== Task directions ==
Line by line, give the data again exactly as it appears, but without pictures.

== Data provided ==
——

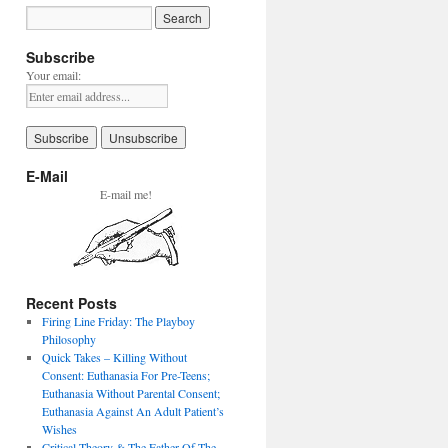
Subscribe
Your email:
E-Mail
E-mail me!
Recent Posts
Firing Line Friday: The Playboy
Philosophy
Quick Takes – Killing Without
Consent: Euthanasia For Pre-Teens;
Euthanasia Without Parental Consent;
Euthanasia Against An Adult Patient’s
Wishes
Critical Theory & The Father Of The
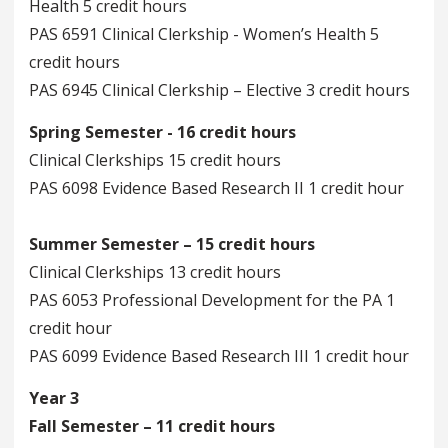
Health 5 credit hours
PAS 6591 Clinical Clerkship - Women’s Health 5
credit hours
PAS 6945 Clinical Clerkship – Elective 3 credit hours
Spring Semester - 16 credit hours
Clinical Clerkships 15 credit hours
PAS 6098 Evidence Based Research II 1 credit hour
Summer Semester – 15 credit hours
Clinical Clerkships 13 credit hours
PAS 6053 Professional Development for the PA 1
credit hour
PAS 6099 Evidence Based Research III 1 credit hour
Year 3
Fall Semester – 11 credit hours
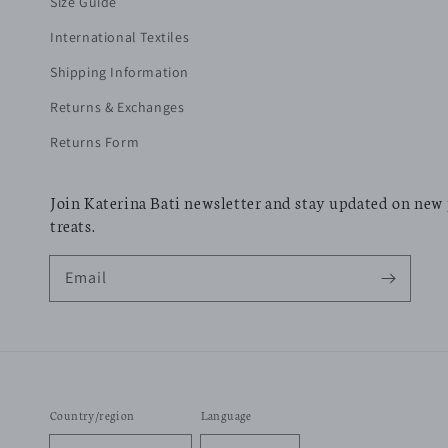
Size Guide
International Textiles
Shipping Information
Returns & Exchanges
Returns Form
Join Katerina Bati newsletter and stay updated on new
treats.
Email
Country/region
Language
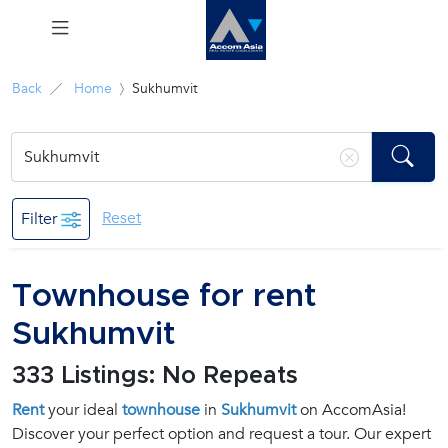
Menu
Back
Home
Sukhumvit
Rent
Sale
Reset
Filter
Manage
Townhouse for rent
Career
Sukhumvit
Join
333 Listings: No Repeats
Us !
Rent
your ideal
townhouse
in
Sukhumvit
on AccomAsia!
Discover your perfect option and request a tour. Our expert
inquiry@accomasia.co.th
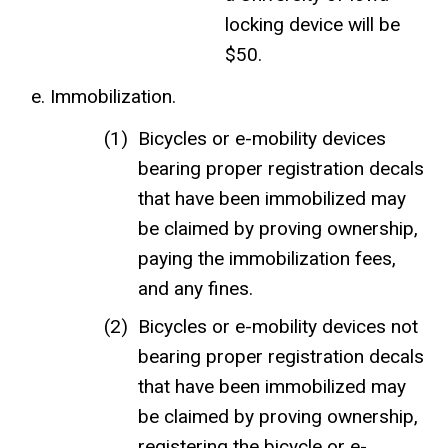
locking device will be
$50.
Immobilization.
Bicycles or e-mobility devices
bearing proper registration decals
that have been immobilized may
be claimed by proving ownership,
paying the immobilization fees,
and any fines.
Bicycles or e-mobility devices not
bearing proper registration decals
that have been immobilized may
be claimed by proving ownership,
registering the bicycle or e-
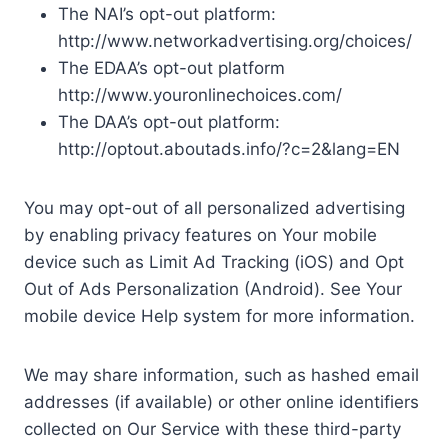
The NAI’s opt-out platform:
http://www.networkadvertising.org/choices/
The EDAA’s opt-out platform
http://www.youronlinechoices.com/
The DAA’s opt-out platform:
http://optout.aboutads.info/?c=2&lang=EN
You may opt-out of all personalized advertising
by enabling privacy features on Your mobile
device such as Limit Ad Tracking (iOS) and Opt
Out of Ads Personalization (Android). See Your
mobile device Help system for more information.
We may share information, such as hashed email
addresses (if available) or other online identifiers
collected on Our Service with these third-party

——

== Finished task ==
Subscribe
Your email:
E-Mail
E-mail me!
Recent Posts
Firing Line Friday: The Playboy
Philosophy
Quick Takes – Killing Without
Consent: Euthanasia For Pre-Teens;
Euthanasia Without Parental Consent;
Euthanasia Against An Adult Patient’s
Wishes
Critical Theory & The Father Of The
Health 5 credit hours
PAS 6591 Clinical Clerkship - Women’s Health 5
credit hours
PAS 6945 Clinical Clerkship – Elective 3 credit hours
Spring Semester - 16 credit hours
Clinical Clerkships 15 credit hours
PAS 6098 Evidence Based Research II 1 credit hour
Summer Semester – 15 credit hours
Clinical Clerkships 13 credit hours
PAS 6053 Professional Development for the PA 1
credit hour
PAS 6099 Evidence Based Research III 1 credit hour
Year 3
Fall Semester – 11 credit hours
Size Guide
International Textiles
Shipping Information
Returns & Exchanges
Returns Form
Join Katerina Bati newsletter and stay updated on new
treats.
Email
Country/region
Language
Menu
Back
Home
Sukhumvit
Rent
Sale
Reset
Filter
Manage
Townhouse for rent
Career
Sukhumvit
Join
333 Listings: No Repeats
Us !
Rent
your ideal
townhouse
in
Sukhumvit
on AccomAsia!
Discover your perfect option and request a tour. Our expert
inquiry@accomasia.co.th
locking device will be
$50.
Immobilization.
Bicycles or e-mobility devices
bearing proper registration decals
that have been immobilized may
be claimed by proving ownership,
paying the immobilization fees,
and any fines.
Bicycles or e-mobility devices not
bearing proper registration decals
that have been immobilized may
be claimed by proving ownership,
registering the bicycle or e-
The NAI’s opt-out platform:
http://www.networkadvertising.org/choices/
The EDAA’s opt-out platform
http://www.youronlinechoices.com/
The DAA’s opt-out platform:
http://optout.aboutads.info/?c=2&lang=EN
You may opt-out of all personalized advertising
by enabling privacy features on Your mobile
device such as Limit Ad Tracking (iOS) and Opt
Out of Ads Personalization (Android). See Your
mobile device Help system for more information.
We may share information, such as hashed email
addresses (if available) or other online identifiers
collected on Our Service with these third-party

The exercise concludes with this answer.